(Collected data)

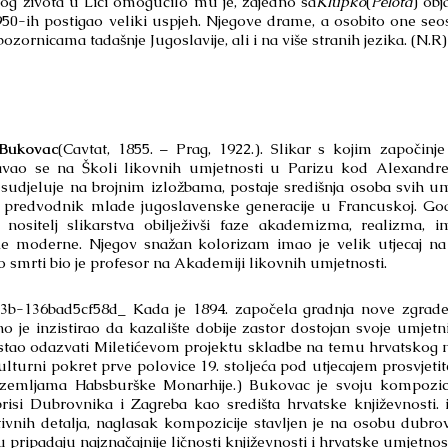
og života u Lici omogućilo mu je, zajedno sa
Klupko
(
Pelota
) obj
 1950-ih postigao veliki uspjeh. Njegove drame, a osobito one se
zornicama tadašnje Jugoslavije, ali i na više stranih jezika. (N.R)
Bukovac
(Cavtat, 1855. – Prag, 1922.). Slikar s kojim započinj
avao se na Školi likovnih umjetnosti u Parizu kod Alexandr
sudjeluje na brojnim izložbama, postaje središnja osoba svih umj
i predvodnik mlade jugoslavenske generacije u Francuskoj. God
e nositelj slikarstva obilježivši faze akademizma, realizma,
ke moderne. Njegov snažan kolorizam imao je velik utjecaj n
o smrti bio je profesor na Akademiji likovnih umjetnosti.
36bad5cf58d_ Kada je 1894. započela gradnja nove zgrade H
o je inzistirao da kazalište dobije zastor dostojan svoje umjetni
istao odazvati Miletićevom projektu skladbe na temu hrvatskog 
kulturni pokret prve polovice 19. stoljeća pod utjecajem prosvjetit
 zemljama Habsburške Monarhije.) Bukovac je svoju kompozicij
brisi Dubrovnika i Zagreba kao središta hrvatske književnosti. 
ativnih detalja, naglasak kompozicije stavljen je na osobu dubr
pripadaju najznačajnije ličnosti književnosti i hrvatske umjetnost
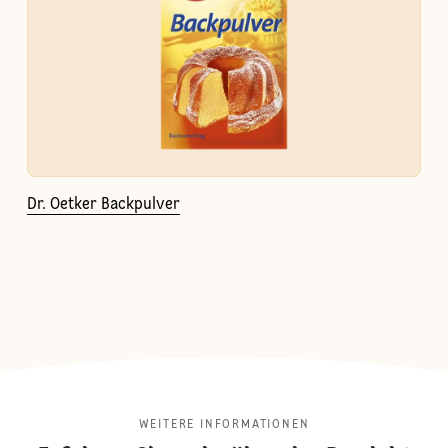
Dr. Oetker Backpulver
WEITERE INFORMATIONEN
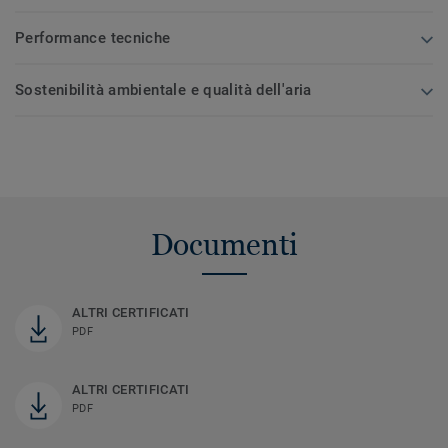
Performance tecniche
Sostenibilità ambientale e qualità dell'aria
Documenti
ALTRI CERTIFICATI
PDF
ALTRI CERTIFICATI
PDF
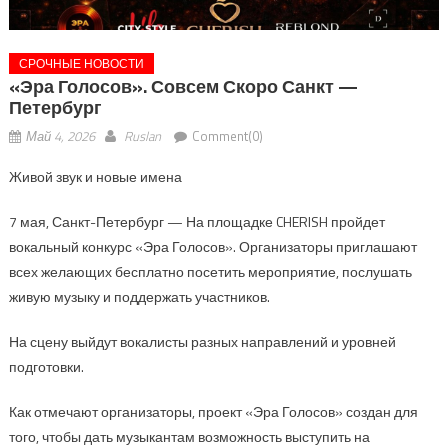
СРОЧНЫЕ НОВОСТИ
«Эра Голосов». Совсем Скоро Санкт —
Петербург
Май 4, 2026
Ruslan
Comment(0)
Живой звук и новые имена
7 мая, Санкт-Петербург — На площадке CHERISH пройдет
вокальный конкурс «Эра Голосов». Организаторы приглашают
всех желающих бесплатно посетить мероприятие, послушать
живую музыку и поддержать участников.
На сцену выйдут вокалисты разных направлений и уровней
подготовки.
Как отмечают организаторы, проект «Эра Голосов» создан для
того, чтобы дать музыкантам возможность выступить на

### Task statement
Reproduce all the entries that precede this task, word for word, minus any pictures.

### Exercise result
og života u Lici omogućilo mu je, zajedno sa
Klupko
(
Pelota
) obj
 1950-ih postigao veliki uspjeh. Njegove drame, a osobito one se
zornicama tadašnje Jugoslavije, ali i na više stranih jezika. (N.R)
Bukovac
(Cavtat, 1855. – Prag, 1922.). Slikar s kojim započinj
avao se na Školi likovnih umjetnosti u Parizu kod Alexandr
sudjeluje na brojnim izložbama, postaje središnja osoba svih umj
i predvodnik mlade jugoslavenske generacije u Francuskoj. God
e nositelj slikarstva obilježivši faze akademizma, realizma,
ke moderne. Njegov snažan kolorizam imao je velik utjecaj n
o smrti bio je profesor na Akademiji likovnih umjetnosti.
36bad5cf58d_ Kada je 1894. započela gradnja nove zgrade H
o je inzistirao da kazalište dobije zastor dostojan svoje umjetni
istao odazvati Miletićevom projektu skladbe na temu hrvatskog 
kulturni pokret prve polovice 19. stoljeća pod utjecajem prosvjetit
 zemljama Habsburške Monarhije.) Bukovac je svoju kompozicij
brisi Dubrovnika i Zagreba kao središta hrvatske književnosti. 
ativnih detalja, naglasak kompozicije stavljen je na osobu dubr
pripadaju najznačajnije ličnosti književnosti i hrvatske umjetnost
Dr. Oetker Backpulver
WEITERE INFORMATIONEN
Performance tecniche
Sostenibilità ambientale e qualità dell'aria
Documenti
ALTRI CERTIFICATI
PDF
ALTRI CERTIFICATI
PDF
СРОЧНЫЕ НОВОСТИ
«Эра Голосов». Совсем Скоро Санкт —
Петербург
Май 4, 2026
Ruslan
Comment(0)
Живой звук и новые имена
7 мая, Санкт-Петербург — На площадке CHERISH пройдет
вокальный конкурс «Эра Голосов». Организаторы приглашают
всех желающих бесплатно посетить мероприятие, послушать
живую музыку и поддержать участников.
На сцену выйдут вокалисты разных направлений и уровней
подготовки.
Как отмечают организаторы, проект «Эра Голосов» создан для
того, чтобы дать музыкантам возможность выступить на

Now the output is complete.